Promise à l’or olympique, le dernier titre manquant à son palmarès fourni, Agbegnenou (28 ans) n’a pas caché avoir mal vécu que les Jeux de Tokyo soient repoussés d’un an. Ça ne l’a pas empêchée de trouver les ressources, même en ne s’estimant qu’à 60% de ses moyens, pour régner une fois de plus sur la scène continentale.
“Il y a beaucoup de fierté. C’était très compliqué pour moi de venir à ces championnats d’Europe. Physiquement ça allait, mais mentalement, je me posais beaucoup de questions”, reconnaît la vice-championne olympique 2016 et quadruple championne du monde.
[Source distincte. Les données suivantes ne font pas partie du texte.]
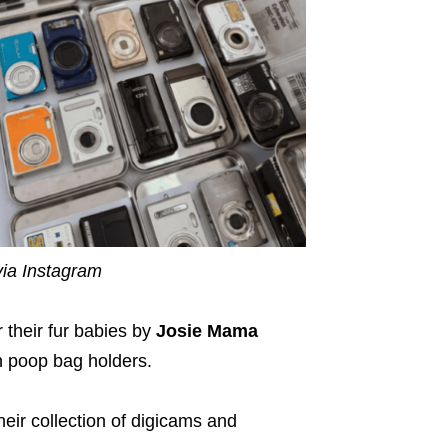
ia Instagram
their fur babies by
Josie Mama
n poop bag holders.
heir collection of digicams and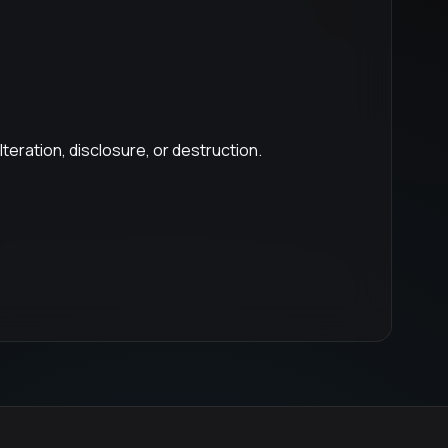
eration, disclosure, or destruction.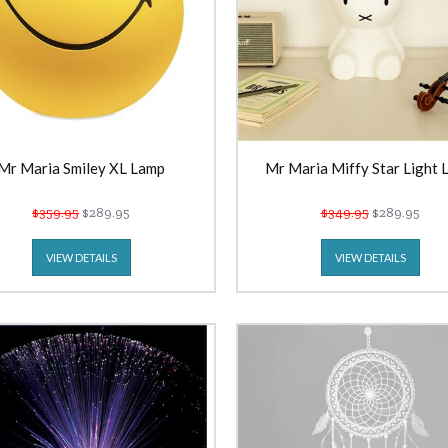
Mr Maria Smiley XL Lamp
Mr Maria Miffy Star Light 
$359.95
$289.95
$349.95
$289.95
VIEW DETAILS
VIEW DETAILS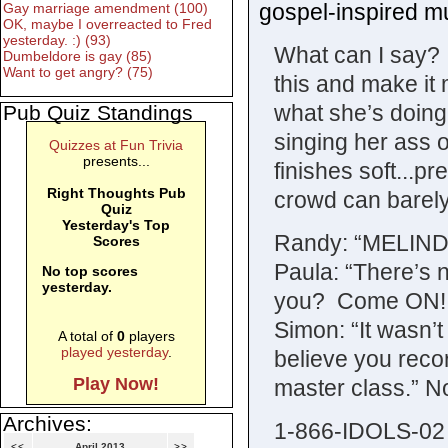
gospel-inspired mu
Gay marriage amendment (100)
OK, maybe I overreacted to Fred
yesterday. :) (93)
What can I say? 
Dumbeldore is gay (85)
Want to get angry? (75)
this and make it
what she’s doing.
Pub Quiz Standings
singing her ass 
Quizzes at Fun Trivia
presents...
finishes soft...p
Right Thoughts Pub
crowd can barely
Quiz
Yesterday's Top
Randy: “MELIND
Scores
Paula: “There’s no
No top scores
yesterday.
you? Come ON! 
Simon: “It wasn’
A total of
0
players
played yesterday
.
believe you recor
Play Now!
master class.” N
Archives:
1-866-IDOLS-02
<<
April 2013
>>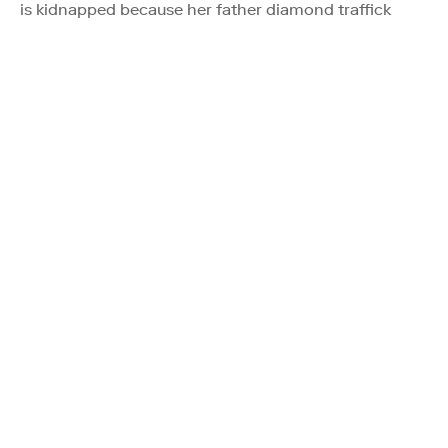
is kidnapped because her father diamond traffick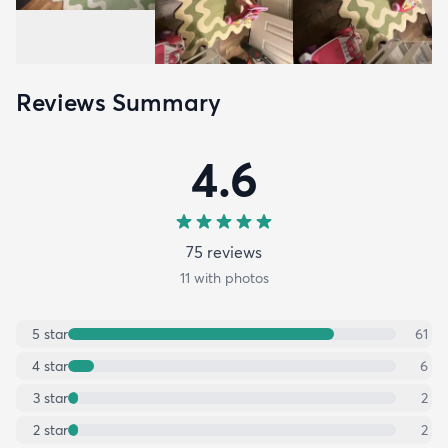
Reviews Summary
4.6
75
review
s
11
with photos
5
star
61
4
star
6
3
star
2
2
star
2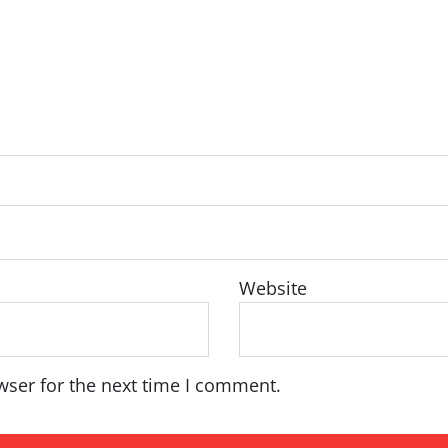
Website
wser for the next time I comment.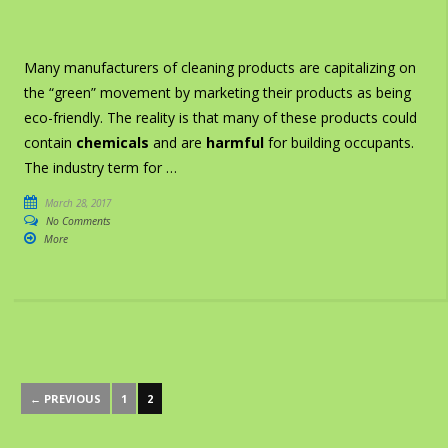
Many manufacturers of cleaning products are capitalizing on
the “green” movement by marketing their products as being
eco-friendly. The reality is that many of these products could
contain
chemicals
and are
harmful
for building occupants.
The industry term for …
March 28, 2017
No Comments
More
← PREVIOUS
1
2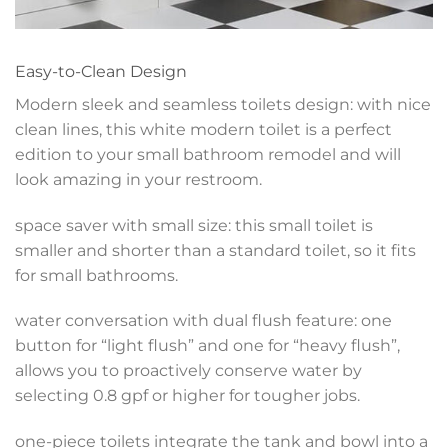
Easy-to-Clean Design
Modern sleek and seamless toilets design: with nice
clean lines, this white modern toilet is a perfect
edition to your small bathroom remodel and will
look amazing in your restroom.
space saver with small size: this small toilet is
smaller and shorter than a standard toilet, so it fits
for small bathrooms.
water conversation with dual flush feature: one
button for “light flush” and one for “heavy flush”,
allows you to proactively conserve water by
selecting 0.8 gpf or higher for tougher jobs.
one-piece toilets integrate the tank and bowl into a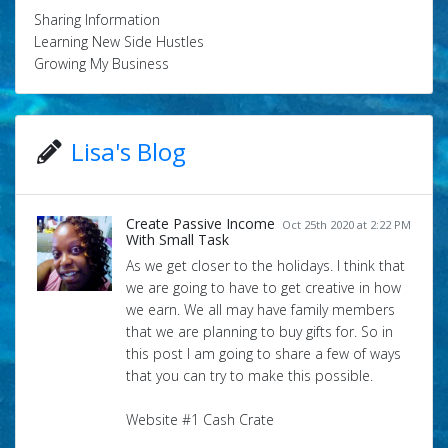
Sharing Information
Learning New Side Hustles
Growing My Business
Lisa's Blog
Create Passive Income
Oct 25th 2020 at 2:22 PM
With Small Task
As we get closer to the holidays. I think that
we are going to have to get creative in how
we earn. We all may have family members
that we are planning to buy gifts for. So in
this post I am going to share a few of ways
that you can try to make this possible.
Website #1 Cash Crate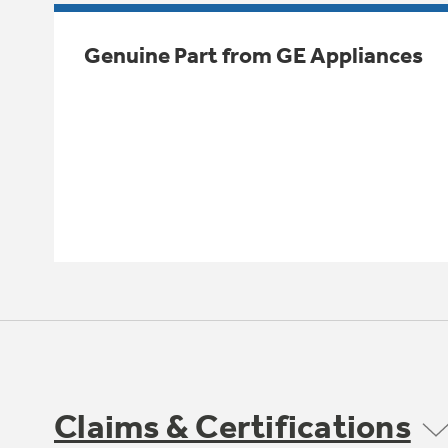
Genuine Part from GE Appliances
Claims & Certifications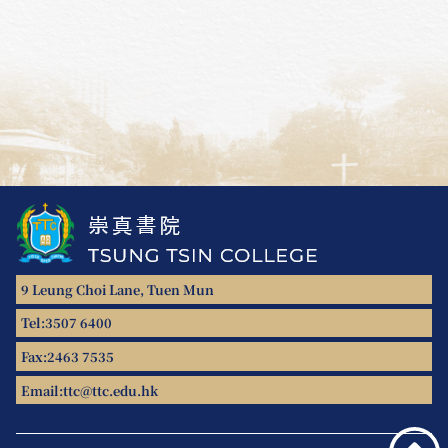
9 Leung Choi Lane, Tuen Mun
Tel:
3507 6400
Fax:
2463 7535
Email:
ttc@ttc.edu.hk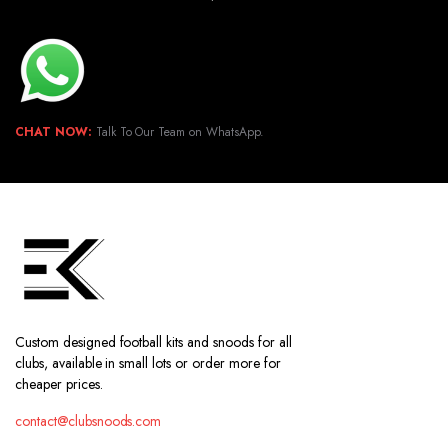
CHAT NOW:
Talk To Our Team on WhatsApp.
Custom designed football kits and snoods for all
clubs, available in small lots or order more for
cheaper prices.
contact@clubsnoods.com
“Et pour moi qui suis quelqu’un d’assez joyeuse, qui aime bien vivre et visiter plein de choses, rester à l’hôtel autant de jours, faire tous ces tests, ça fait beaucoup..., décrit-elle à propos de la stricte bulle sanitaire qui entoure la compétition. J’avais tellement hâte de sortir de cette chambre que ça a été une belle journée.”, rapporte l'AFP.
Jusqu’à ce vendredi, Agbegnenou n’avait plus combattu depuis sa victoire au prestigieux tournoi de Paris début février. L’irruption du nouveau coronavirus avait ensuite entraîné confinement et longue interruption des compétitions.
Sur les tapis tchèques, elle a prouvé dès ses deux premiers combats, gagnés avec autorité, le premier en à peine 1 min 30, le deuxième en 1 min 15, qu’elle n’avait pas perdu la main. En finale, elle n’a laissé aucune chance à son adversaire autrichienne Magdalena Krssakova, envoyée au tapis au bout de 23 secondes seulement.